Data records
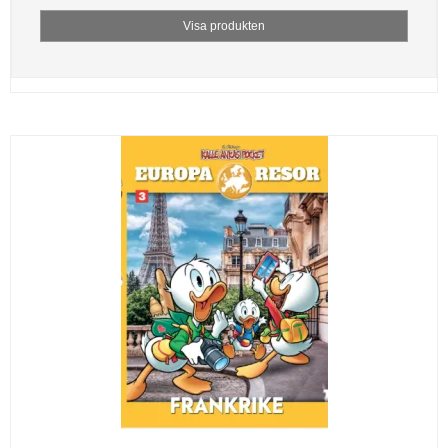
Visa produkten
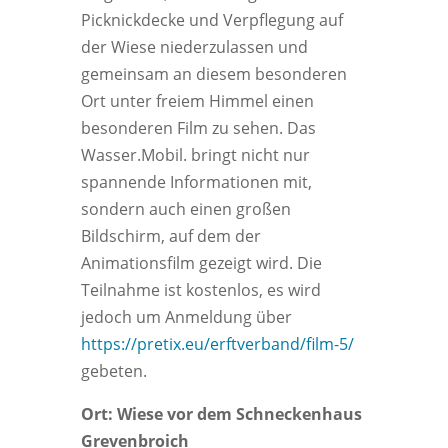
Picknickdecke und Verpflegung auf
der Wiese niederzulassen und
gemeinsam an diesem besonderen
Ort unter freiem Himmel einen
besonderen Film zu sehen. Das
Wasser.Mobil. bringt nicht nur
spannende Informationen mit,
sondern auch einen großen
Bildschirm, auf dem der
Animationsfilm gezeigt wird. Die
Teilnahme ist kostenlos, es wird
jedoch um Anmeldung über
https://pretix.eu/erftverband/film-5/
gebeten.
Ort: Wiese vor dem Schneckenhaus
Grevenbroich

==

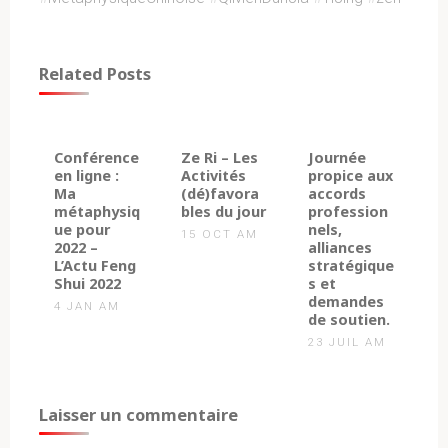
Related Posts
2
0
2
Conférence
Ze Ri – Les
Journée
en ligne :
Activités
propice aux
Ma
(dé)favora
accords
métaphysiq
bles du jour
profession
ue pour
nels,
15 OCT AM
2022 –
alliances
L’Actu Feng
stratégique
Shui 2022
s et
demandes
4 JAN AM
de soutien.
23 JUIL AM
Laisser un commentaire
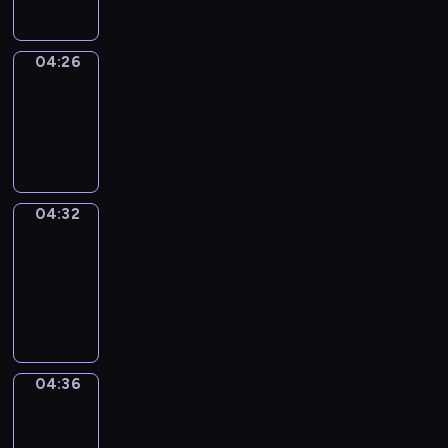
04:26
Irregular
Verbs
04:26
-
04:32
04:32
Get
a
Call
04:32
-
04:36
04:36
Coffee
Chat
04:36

* * *

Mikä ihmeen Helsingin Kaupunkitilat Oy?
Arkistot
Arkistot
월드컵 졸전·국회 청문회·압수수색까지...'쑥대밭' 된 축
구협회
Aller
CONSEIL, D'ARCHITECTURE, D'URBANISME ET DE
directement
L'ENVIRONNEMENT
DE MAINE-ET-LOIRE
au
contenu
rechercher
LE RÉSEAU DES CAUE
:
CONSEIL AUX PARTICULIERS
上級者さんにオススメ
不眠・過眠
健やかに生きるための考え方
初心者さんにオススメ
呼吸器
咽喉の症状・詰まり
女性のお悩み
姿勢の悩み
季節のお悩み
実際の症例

> PROBLEM TO WORK ON:
Going through the entries above, report how many lines include the string "CONSEIL". The number alone is the answer.

> WRITTEN RESPONSE:
2